__Task statement__: Copy out every record below exactly as written, but leave out any pictures.

__Input data__:

──────

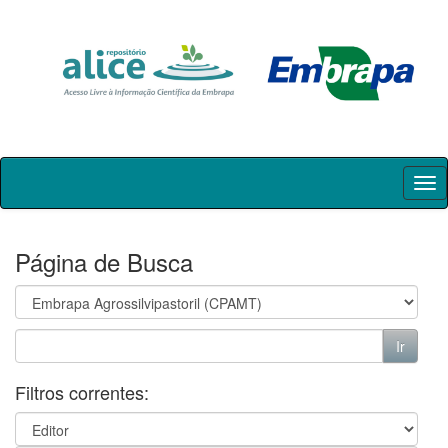
Skip
navigation
Página de Busca
Filtros correntes:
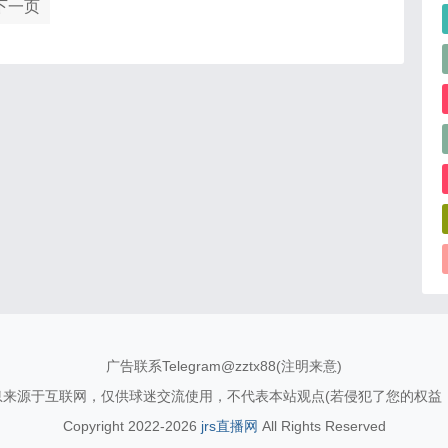
下一页
广告联系Telegram@zztx88(注明来意)
信息来源于互联网，仅供球迷交流使用，不代表本站观点(若侵犯了您的权益
Copyright 2022-2026
jrs直播网
All Rights Reserved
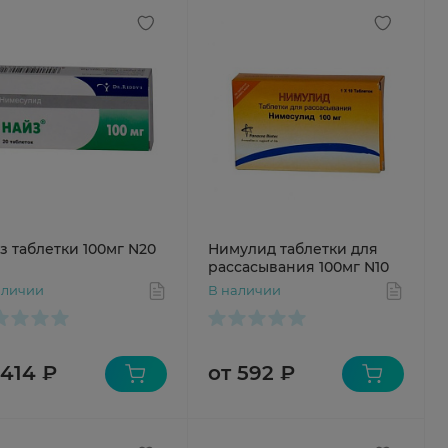
з таблетки 100мг N20
Нимулид таблетки для
рассасывания 100мг N10
аличии
В наличии
 414 ₽
от 592 ₽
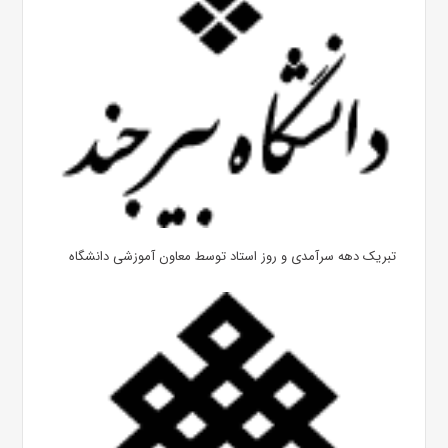
تبریک دهه سرآمدی و روز استاد توسط معاون آموزشی دانشگاه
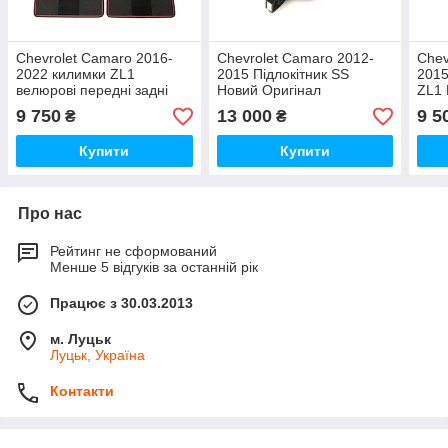
Chevrolet Camaro 2016-
Chevrolet Camaro 2012-
Chev
2022 килимки ZL1
2015 Підлокітник SS
2015
велюрові передні задні
Новий Оригінал
ZL1 
Килири Нові Оригінал
9 750
13 000
9 5
₴
₴
Купити
Купити
Про нас
Рейтинг не сформований
Менше 5 відгуків за останній рік
Працює з 30.03.2013
м. Луцьк
Луцьк, Україна
Контакти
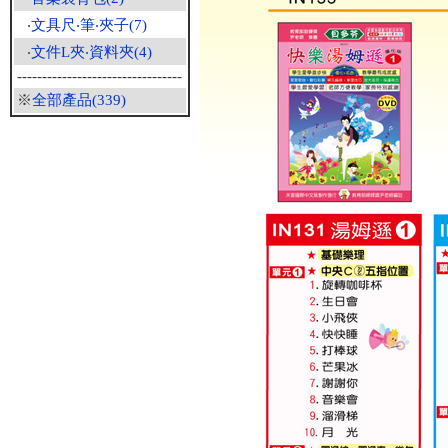
‧
文具尺‧筆‧夾子(7)
‧
文件L夾‧資料夾(4)
---------------------------------
※
全部產品(339)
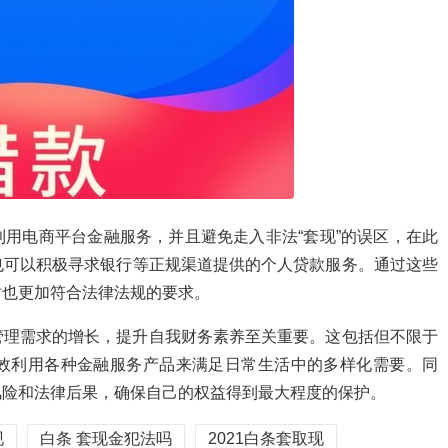
用电商平台金融服务，并且避免走入非法“套现”的误区，在此
也可以积极寻求银行等正规渠道提供的个人贷款服务。通过这些
时也更加符合法律法规的要求。
管理需求的增长，提升自我财务素养至关重要。这包括但不限于
效利用各种金融服务产品来满足日常生活中的多样化需要。同
风险和法律后果，确保自己的权益得到最大程度的保护。
现
白条 套现金犯法吗
2021白条套取现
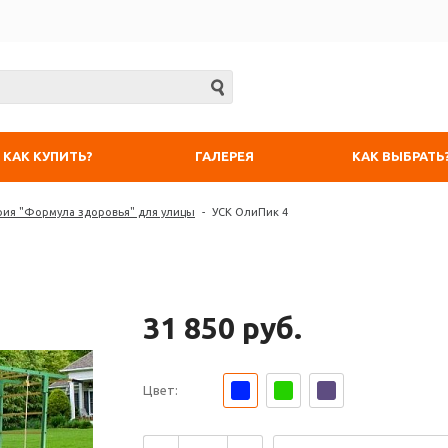
КАК КУПИТЬ?
ГАЛЕРЕЯ
КАК ВЫБРАТЬ
рия "Формула здоровья" для улицы
-
УСК ОлиПик 4
31 850 руб.
Цвет:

──────

__Solution for this exercise__:
Skip
navigation
Página de Busca
Filtros correntes:
下一页
广告联系Telegram@zztx88(注明来意)
信息来源于互联网，仅供球迷交流使用，不代表本站观点(若侵犯了您的权益
Copyright 2022-2026
jrs直播网
All Rights Reserved
з таблетки 100мг N20
Нимулид таблетки для
рассасывания 100мг N10
аличии
В наличии
 414 ₽
от 592 ₽
تبریک دهه سرآمدی و روز استاد توسط معاون آموزشی دانشگاه
Chevrolet Camaro 2016-
Chevrolet Camaro 2012-
Chev
2022 килимки ZL1
2015 Підлокітник SS
2015
велюрові передні задні
Новий Оригінал
ZL1 
Килири Нові Оригінал
9 750
13 000
9 5
₴
₴
Купити
Купити
Про нас
Рейтинг не сформований
Менше 5 відгуків за останній рік
Працює з 30.03.2013
м. Луцьк
Луцьк, Україна
Контакти
‧
文具尺‧筆‧夾子(7)
‧
文件L夾‧資料夾(4)
---------------------------------
※
全部產品(339)
用电商平台金融服务，并且避免走入非法“套现”的误区，在此
也可以积极寻求银行等正规渠道提供的个人贷款服务。通过这些
时也更加符合法律法规的要求。
管理需求的增长，提升自我财务素养至关重要。这包括但不限于
效利用各种金融服务产品来满足日常生活中的多样化需要。同
风险和法律后果，确保自己的权益得到最大程度的保护。
现
白条 套现金犯法吗
2021白条套取现
КАК КУПИТЬ?
ГАЛЕРЕЯ
КАК ВЫБРАТЬ
рия "Формула здоровья" для улицы
-
УСК ОлиПик 4
31 850 руб.
Цвет:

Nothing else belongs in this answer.